Preparation time: 20 minutes

Cooking time: 20 minutes (quinoa)

Total time: 40 minutes, excluding frying

Makes 10

Ingredients:

1/2 cup quinoa

4 medium sized onions, grated

350 grams baby marrows, grated

3/4 spring onions, sliced

1 jumbo sized free range egg

origanum (either dry or fresh, chopped)

salt and pepper to taste

3 very heaped tablespoons Gluten Free Tapioca Flour (cake wheat flour will work just as well)

and extra Tapioca Flour to roll cakes in before frying (cake wheat flour will work just as well)

Oil for frying

Instructions:

Cook Quinoa as per packet instructions, but using only 1/2 cup quinoa to 1 cup of boiling water, let simmer until done, approximately 15 minutes.

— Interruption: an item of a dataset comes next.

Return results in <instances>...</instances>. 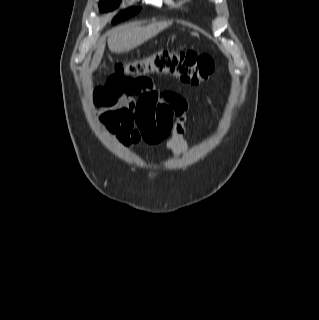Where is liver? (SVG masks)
Wrapping results in <instances>:
<instances>
[{"instance_id":"6515ba94","label":"liver","mask_w":319,"mask_h":320,"mask_svg":"<svg viewBox=\"0 0 319 320\" xmlns=\"http://www.w3.org/2000/svg\"><path fill=\"white\" fill-rule=\"evenodd\" d=\"M170 25L171 22H158L143 27L134 25L120 27L108 36V48L113 53L128 52L156 36ZM104 50L105 43L100 42L94 53L90 72H93L98 68L103 57Z\"/></svg>"}]
</instances>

Grate the carrots, and set aside.

Slice the spring onions, and set aside

Grate the baby marrows.  Place on a dish towel and sprinkle with salt.  Let it sit awhile, the longer the better, and then squeeze the baby marrows to help draw out the water content.  Be careful not to pile on the salt otherwise your veggie cakes will be overly salty.

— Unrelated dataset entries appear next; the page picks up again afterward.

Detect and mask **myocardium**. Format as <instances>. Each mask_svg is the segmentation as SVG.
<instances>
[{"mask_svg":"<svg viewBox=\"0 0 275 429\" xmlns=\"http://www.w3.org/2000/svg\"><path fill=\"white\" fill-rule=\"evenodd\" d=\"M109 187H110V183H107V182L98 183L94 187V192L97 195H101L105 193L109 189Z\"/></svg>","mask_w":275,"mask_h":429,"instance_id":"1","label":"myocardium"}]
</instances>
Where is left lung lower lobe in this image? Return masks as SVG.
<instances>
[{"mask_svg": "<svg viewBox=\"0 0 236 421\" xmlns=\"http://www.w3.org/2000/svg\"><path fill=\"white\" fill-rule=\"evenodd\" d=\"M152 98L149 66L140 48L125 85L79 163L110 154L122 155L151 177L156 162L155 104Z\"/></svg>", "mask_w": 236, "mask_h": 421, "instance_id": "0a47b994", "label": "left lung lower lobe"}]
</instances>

Once the water is all out as best you can, place the quinoa, carrots, baby marrow, spring onions, egg, a good sprinkling of origanum, salt and pepper into a medium sized bowl.

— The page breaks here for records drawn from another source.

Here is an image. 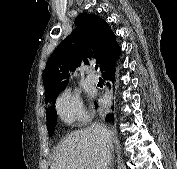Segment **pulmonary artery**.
I'll list each match as a JSON object with an SVG mask.
<instances>
[{
	"label": "pulmonary artery",
	"instance_id": "e3ab8cb5",
	"mask_svg": "<svg viewBox=\"0 0 177 169\" xmlns=\"http://www.w3.org/2000/svg\"><path fill=\"white\" fill-rule=\"evenodd\" d=\"M87 80H88V82L91 83V84H97L98 81H99V77H98V75H96V74H94V73H90V74H88V76H87Z\"/></svg>",
	"mask_w": 177,
	"mask_h": 169
}]
</instances>
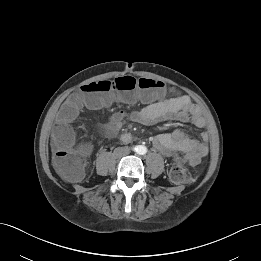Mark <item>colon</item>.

Mix the ingredients until combined.

Then, add a heaped tablespoon of flour at a time, mixing well, after each addition.

Shape into balls with the help of a tablespoon.

Coat each ball with a little of the extra flour and set aside.  (If you need more flour, to coat, just add accordingly)

In a large frying pan, heat up a little oil.  I used vegetable oil and fry the veggie cakes until crisp and golden brown.

Serve with a crisp salad for a healthy lunch or with baby potatoes and vegetables for dinner.